* ABOUT THIS TASK *
Give back exactly the lines from the one holding "Login [button] (702, 62)" to the last line of the entries, both included, and nothing more.
□ □ □ □ □ □ □
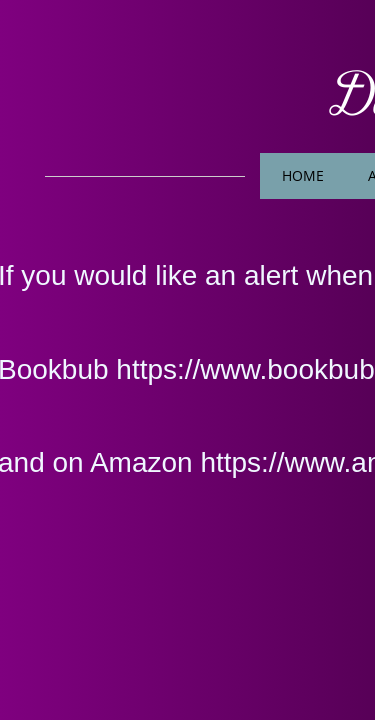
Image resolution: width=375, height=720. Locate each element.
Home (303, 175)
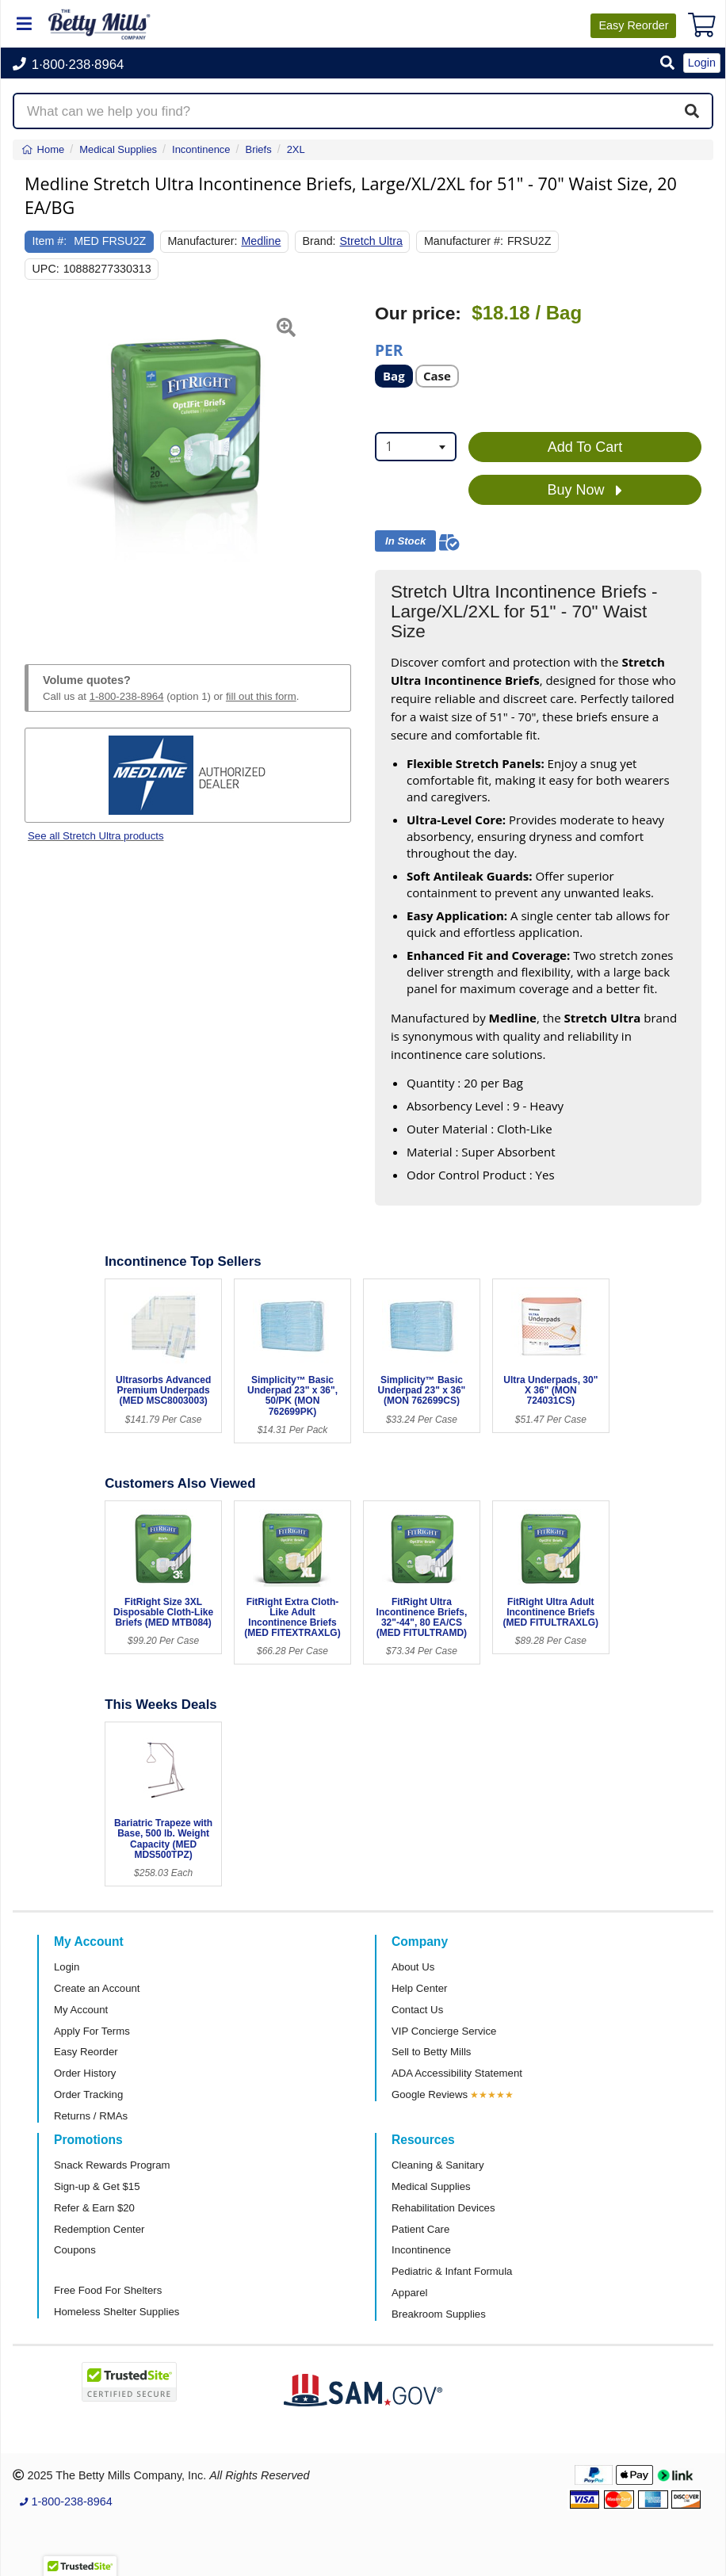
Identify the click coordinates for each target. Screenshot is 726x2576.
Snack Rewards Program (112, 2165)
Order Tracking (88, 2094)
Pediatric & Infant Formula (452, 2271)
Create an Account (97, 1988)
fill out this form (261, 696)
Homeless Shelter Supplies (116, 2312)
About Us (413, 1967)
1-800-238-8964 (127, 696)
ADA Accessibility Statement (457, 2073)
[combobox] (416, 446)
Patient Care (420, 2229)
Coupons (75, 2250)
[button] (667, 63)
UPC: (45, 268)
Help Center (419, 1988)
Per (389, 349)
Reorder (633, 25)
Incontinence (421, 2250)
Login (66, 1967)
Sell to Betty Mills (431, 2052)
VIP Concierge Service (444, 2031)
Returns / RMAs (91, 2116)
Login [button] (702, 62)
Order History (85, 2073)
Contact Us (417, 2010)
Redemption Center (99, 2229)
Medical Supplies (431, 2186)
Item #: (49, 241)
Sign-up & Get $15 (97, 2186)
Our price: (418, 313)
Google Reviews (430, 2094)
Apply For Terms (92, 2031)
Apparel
□ □ □ □ □ □ □
* ANSWER SPACE *
Login [button] (702, 62)
Order History (85, 2073)
Contact Us (417, 2010)
Redemption Center (99, 2229)
Medical Supplies (431, 2186)
Item #: (49, 241)
Sign-up & Get $15 (97, 2186)
Our price: (418, 313)
Google Reviews (430, 2094)
Apply For Terms (92, 2031)
Apparel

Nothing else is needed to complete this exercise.